Sur le plan constitutionnel, la Cour rejette la prétention du défendeur à l’effet que l’article 2858.1 C.c.Q. porte atteinte à sa réputation en l’empêchant de présenter une preuve relative à la réputation des personnes prétendues victimes, alors que celles-ci ont pu administrer une preuve concernant la sienne. Elle rappelle que la preuve relative à la réputation du défendeur découlait des demandes reconventionnelles en diffamation qu’il avait lui-même intentées, et ajoute que la réputation du défendeur s’établit ou se sauvegarde indépendamment de celle des personnes prétendues victimes.

Quant au droit à une défense pleine et entière, la Cour rappelle que la disposition en cause ne prive pas une partie de présenter une preuve pertinente, mais subordonne simplement son administration à la tenue d’un débat préalable portant sur la pertinence. La Cour souligne par ailleurs qu’il n’existe aucun droit fondamental de présenter une preuve non pertinente ou de fonder sa défense sur des raisonnements reposant sur des mythes et stéréotypes, lesquels dénaturent la fonction judiciaire de recherche de la vérité.

La Cour rejette également les prétentions du défendeur relatives à une atteinte à l’égalité des moyens, dans la mesure où les présomptions et le mécanisme de huis clos s’appliquent de manière identique à toutes les parties à l’instance. Les inconvénients procéduraux découlant de l’application de l’article 2858.1 C.c.Q. ne suffisent par ailleurs pas à compromettre l’équité du procès. En effet, tant la partie souhaitant introduire en preuve des éléments visés par les présomptions que celle voulant en contester la pertinence dans le cadre d’une audience à huis clos devront engager temps, efforts et frais d’avocats pour ce faire.

En ce qui concerne le droit à une audience publique, la Cour souligne que le législateur était en droit d’expressément déroger à l’article 23 de la Charte des droits et libertés de la personne, conformément à l’article 52 de cette dernière. Elle rappelle, en outre, que le principe de la publicité des débats judiciaires n’est pas absolu et qu’il peut être limité par la loi ou par une ordonnance des tribunaux.

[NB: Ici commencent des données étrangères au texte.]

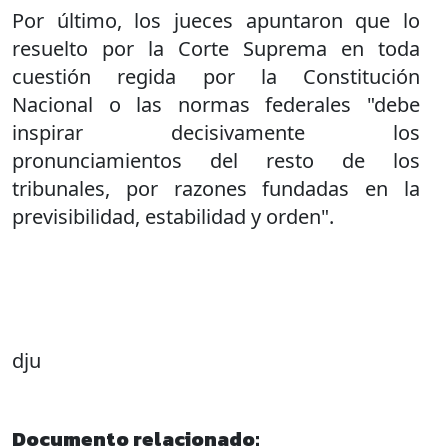
Por último, los jueces apuntaron que lo
resuelto por la Corte Suprema en toda
cuestión regida por la Constitución
Nacional o las normas federales "debe
inspirar decisivamente los
pronunciamientos del resto de los
tribunales, por razones fundadas en la
previsibilidad, estabilidad y orden".
dju
Documento relacionado: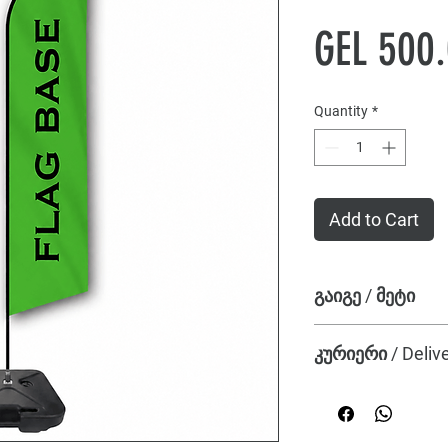
GEL 500
Quantity
*
Add to Cart
გაიგე / მეტი
ტექნიკური მახასია
კურიერი / Deliv
წყლის ბაზის ზომები:
ვიზუალური ზომები: 
🚚 ნივთს მიიღებთ შ
მასალა: მაღალი სი
ცარიელი წყლის ბაზის
გამოდგება წყლით (12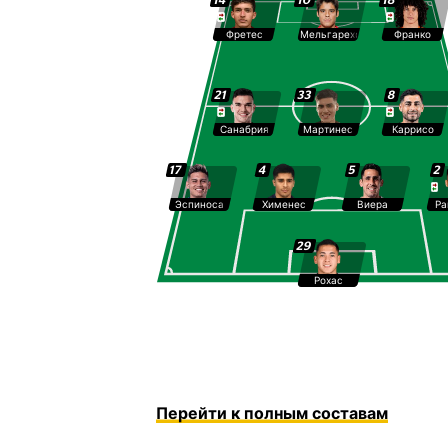
Фретес
Мельгарехо
Франко
21
33
8
Санабрия
Мартинес
Каррисо
17
4
5
2
Эспиноса
Хименес
Виера
Ра
29
Рохас
Перейти к полным составам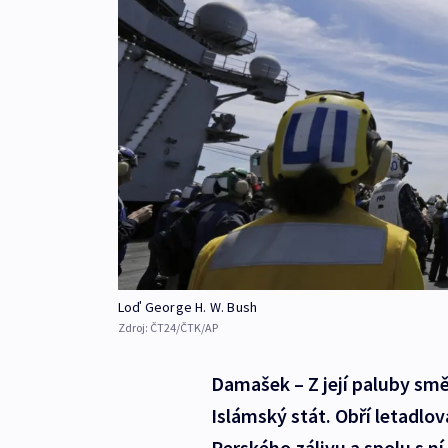
Loď George H. W. Bush
Zdroj:
ČT24/ČTK/AP
Damašek – Z její paluby sm
Islámský stát. Obří letadlo
Perského zálivu a spolu s ní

Enfin, bien qu’elle conclue à l’absence d’atteinte aux droits invoqués, la Cour ajoute qu’une telle atteinte serait justifiée au regard des objectifs poursuivis par le législateur, soit la protection de la dignité, de la vie privée, de l’égalité et de l’accès à la justice des personnes victimes.

COMMENTAIRE

En confirmant la constitutionnalité de l’article 2858.1 C.c.Q., la Cour supérieure valide l’approche du législateur québécois visant à prévenir l’influence de raisonnements fondés sur des mythes et stéréotypes. Elle rappelle que le mécanisme instauré n’établit pas une interdiction absolue de certains faits, mais subordonne plutôt leur recevabilité à une démonstration préalable de leur pertinence.

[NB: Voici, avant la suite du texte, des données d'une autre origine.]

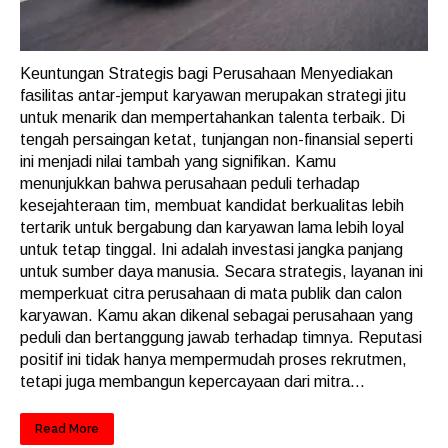
Keuntungan Strategis bagi Perusahaan Menyediakan
fasilitas antar-jemput karyawan merupakan strategi jitu
untuk menarik dan mempertahankan talenta terbaik. Di
tengah persaingan ketat, tunjangan non-finansial seperti
ini menjadi nilai tambah yang signifikan. Kamu
menunjukkan bahwa perusahaan peduli terhadap
kesejahteraan tim, membuat kandidat berkualitas lebih
tertarik untuk bergabung dan karyawan lama lebih loyal
untuk tetap tinggal. Ini adalah investasi jangka panjang
untuk sumber daya manusia. Secara strategis, layanan ini
memperkuat citra perusahaan di mata publik dan calon
karyawan. Kamu akan dikenal sebagai perusahaan yang
peduli dan bertanggung jawab terhadap timnya. Reputasi
positif ini tidak hanya mempermudah proses rekrutmen,
tetapi juga membangun kepercayaan dari mitra...
Read More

En ce sens, la disposition en cause vise moins à modifier les règles fondamentales du procès civil qu’à encadrer l’utilisation de certains faits susceptibles de compromettre la recherche de la vérité. L’article 2858.1 C.c.Q. apparaît ainsi davantage comme la codification de limites découlant déjà, dans une large mesure, des règles générales de pertinence que comme une rupture avec les principes traditionnels du droit de la preuve.

Par cette décision, la Cour supérieure consolide ainsi la place de l’article 2858.1 C.c.Q. dans le droit québécois de la preuve et fournit un cadre d’analyse appelé à orienter les futurs débats sur l’admissibilité des faits visés par cette présomption de non-pertinence.